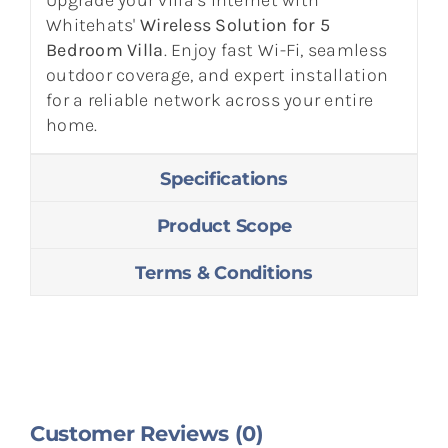
Whitehats'
Wireless Solution for 5
Bedroom Villa
. Enjoy fast Wi-Fi, seamless
outdoor coverage, and expert installation
for a reliable network across your entire
home.
Specifications
Product Scope
Terms & Conditions
Customer Reviews (0)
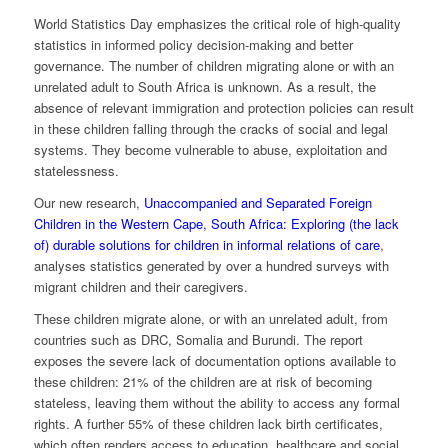
World Statistics Day emphasizes the critical role of high-quality
statistics in informed policy decision-making and better
governance. The number of children migrating alone or with an
unrelated adult to South Africa is unknown. As a result, the
absence of relevant immigration and protection policies can result
in these children falling through the cracks of social and legal
systems. They become vulnerable to abuse, exploitation and
statelessness.
Our new research,
Unaccompanied and Separated Foreign
Children in the Western Cape, South Africa: Exploring (the lack
of) durable solutions for children in informal relations of care
,
analyses statistics generated by over a hundred surveys with
migrant children and their caregivers.
These children migrate alone, or with an unrelated adult, from
countries such as DRC, Somalia and Burundi. The report
exposes the severe lack of documentation options available to
these children: 21% of the children are at risk of becoming
stateless, leaving them without the ability to access any formal
rights. A further 55% of these children lack birth certificates,
which often renders access to education, healthcare and social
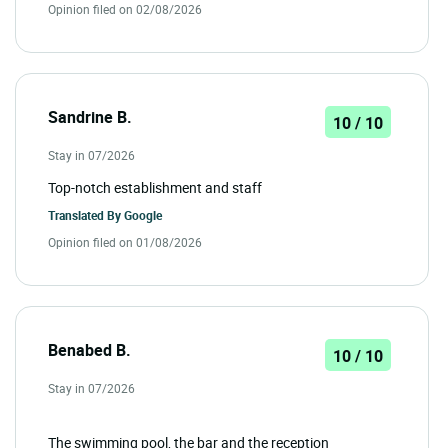
Opinion filed on 02/08/2026
Sandrine B.
10 / 10
Stay in 07/2026
Top-notch establishment and staff
Translated By
Google
Opinion filed on 01/08/2026
Benabed B.
10 / 10
Stay in 07/2026
The swimming pool, the bar and the reception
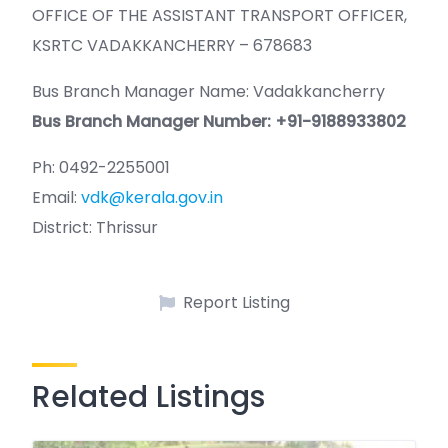
OFFICE OF THE ASSISTANT TRANSPORT OFFICER,
KSRTC VADAKKANCHERRY – 678683
Bus Branch Manager Name: Vadakkancherry
Bus Branch Manager Number: +91-9188933802
Ph: 0492-2255001
Email:
vdk@kerala.gov.in
District: Thrissur
Report Listing
Related Listings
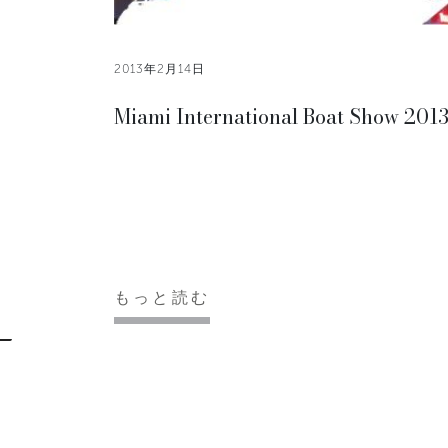
2013年2月14日
Miami International Boat Show 201
もっと読む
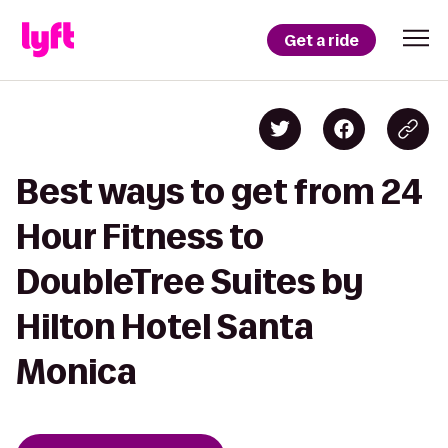
Get a ride
Best ways to get from 24
Hour Fitness to
DoubleTree Suites by
Hilton Hotel Santa
Monica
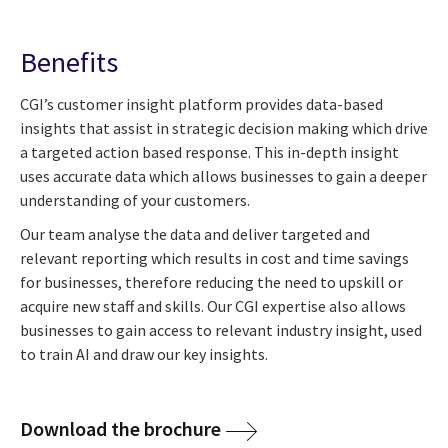
Benefits
CGI’s customer insight platform provides data-based
insights that assist in strategic decision making which drive
a targeted action based response. This in-depth insight
uses accurate data which allows businesses to gain a deeper
understanding of your customers.
Our team analyse the data and deliver targeted and
relevant reporting which results in cost and time savings
for businesses, therefore reducing the need to upskill or
acquire new staff and skills. Our CGI expertise also allows
businesses to gain access to relevant industry insight, used
to train AI and draw our key insights.
Download the brochure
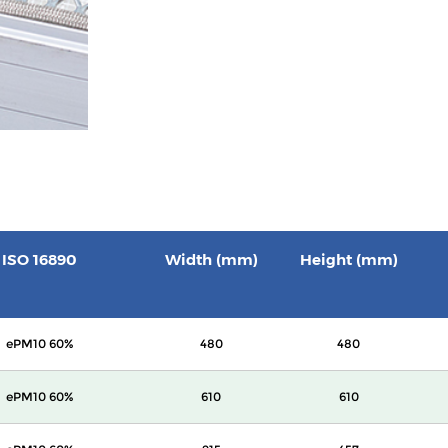
ISO 16890
Width (mm)
Height (mm)
ePM10 60%
480
480
ePM10 60%
610
610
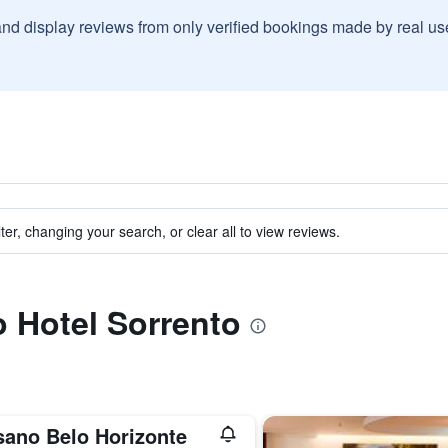
and display reviews from only verified bookings made by real u
ter, changing your search, or clear all to view reviews.
o Hotel Sorrento
sano Belo Horizonte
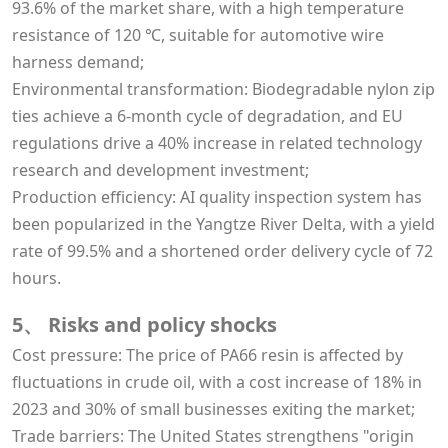
93.6% of the market share, with a high temperature
resistance of 120 ℃, suitable for automotive wire
harness demand;
Environmental transformation: Biodegradable nylon zip
ties achieve a 6-month cycle of degradation, and EU
regulations drive a 40% increase in related technology
research and development investment;
Production efficiency: AI quality inspection system has
been popularized in the Yangtze River Delta, with a yield
rate of 99.5% and a shortened order delivery cycle of 72
hours.
5、 Risks and policy shocks
Cost pressure: The price of PA66 resin is affected by
fluctuations in crude oil, with a cost increase of 18% in
2023 and 30% of small businesses exiting the market;
Trade barriers: The United States strengthens "origin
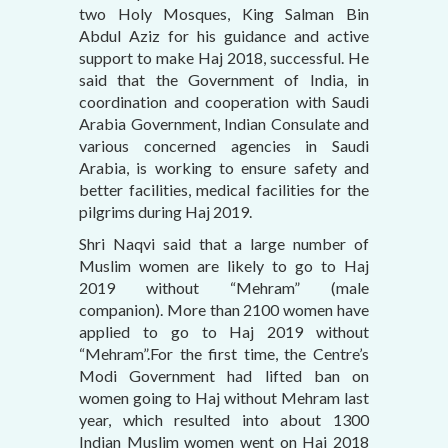
two Holy Mosques, King Salman Bin
Abdul Aziz for his guidance and active
support to make Haj 2018, successful. He
said that the Government of India, in
coordination and cooperation with Saudi
Arabia Government, Indian Consulate and
various concerned agencies in Saudi
Arabia, is working to ensure safety and
better facilities, medical facilities for the
pilgrims during Haj 2019.
Shri Naqvi said that a large number of
Muslim women are likely to go to Haj
2019 without “Mehram” (male
companion). More than 2100 women have
applied to go to Haj 2019 without
“Mehram”.For the first time, the Centre’s
Modi Government had lifted ban on
women going to Haj without Mehram last
year, which resulted into about 1300
Indian Muslim women went on Haj 2018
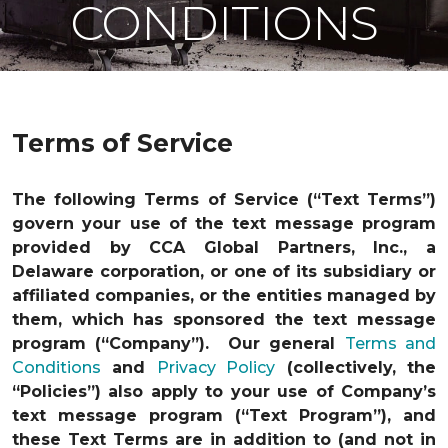
CONDITIONS
Terms of Service
The following Terms of Service (“Text Terms”)
govern your use of the text message program
provided by CCA Global Partners, Inc., a
Delaware corporation, or one of its subsidiary or
affiliated companies, or the entities managed by
them, which has sponsored the text message
program (“Company”). Our general
Terms and
Conditions
and
Privacy Policy
(collectively, the
“Policies”) also apply to your use of Company’s
text message program (“Text Program”), and
these Text Terms are in addition to (and not in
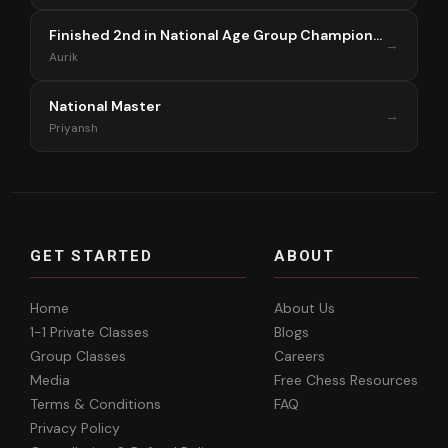
Finished 2nd in National Age Group Championship Singapore 2025
→
Aurik
National Master
→
Priyansh
GET STARTED
ABOUT
Home
About Us
1-1 Private Classes
Blogs
Group Classes
Careers
Media
Free Chess Resources
Terms & Conditions
FAQ
Privacy Policy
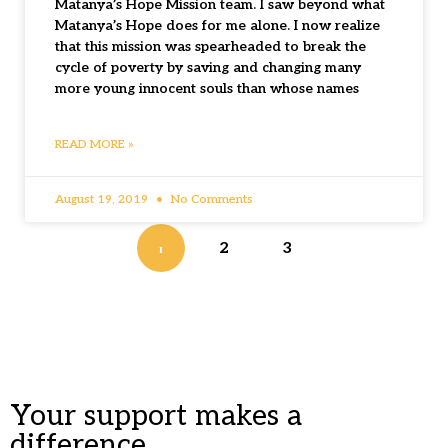
Matanya’s Hope Mission team. I saw beyond what
Matanya’s Hope does for me alone. I now realize
that this mission was spearheaded to break the
cycle of poverty by saving and changing many
more young innocent souls than whose names
READ MORE »
August 19, 2019
No Comments
1
2
3
Your support makes a
difference.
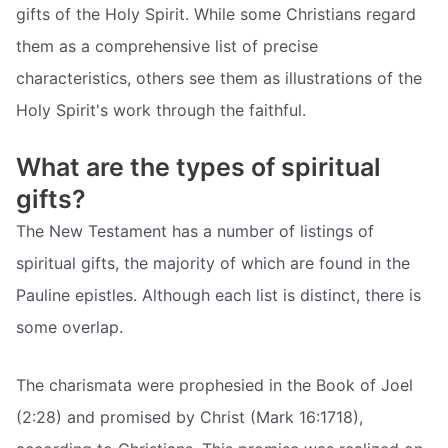
gifts of the Holy Spirit. While some Christians regard
them as a comprehensive list of precise
characteristics, others see them as illustrations of the
Holy Spirit's work through the faithful.
What are the types of spiritual
gifts?
The New Testament has a number of listings of
spiritual gifts, the majority of which are found in the
Pauline epistles. Although each list is distinct, there is
some overlap.
The charismata were prophesied in the Book of Joel
(2:28) and promised by Christ (Mark 16:1718),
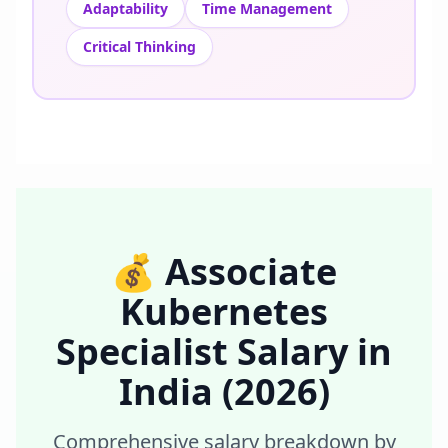
Adaptability
Time Management
Critical Thinking
💰
Associate
Kubernetes
Specialist
Salary in
India
(2026)
Comprehensive salary breakdown by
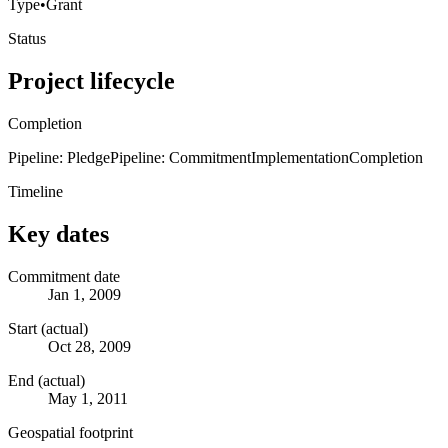
Type
•
Grant
Status
Project lifecycle
Completion
Pipeline: Pledge
Pipeline: Commitment
Implementation
Completion
Timeline
Key dates
Commitment date
Jan 1, 2009
Start (actual)
Oct 28, 2009
End (actual)
May 1, 2011
Geospatial footprint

Assigned task
With the line containing "Pipeline: Commitment" as the first and the final line of the records as the last, copy that span exactly and nothing more.

Your response
Pipeline: Commitment
Implementation
Completion
Timeline
Key dates
Commitment date
Jan 1, 2009
Start (actual)
Oct 28, 2009
End (actual)
May 1, 2011
Geospatial footprint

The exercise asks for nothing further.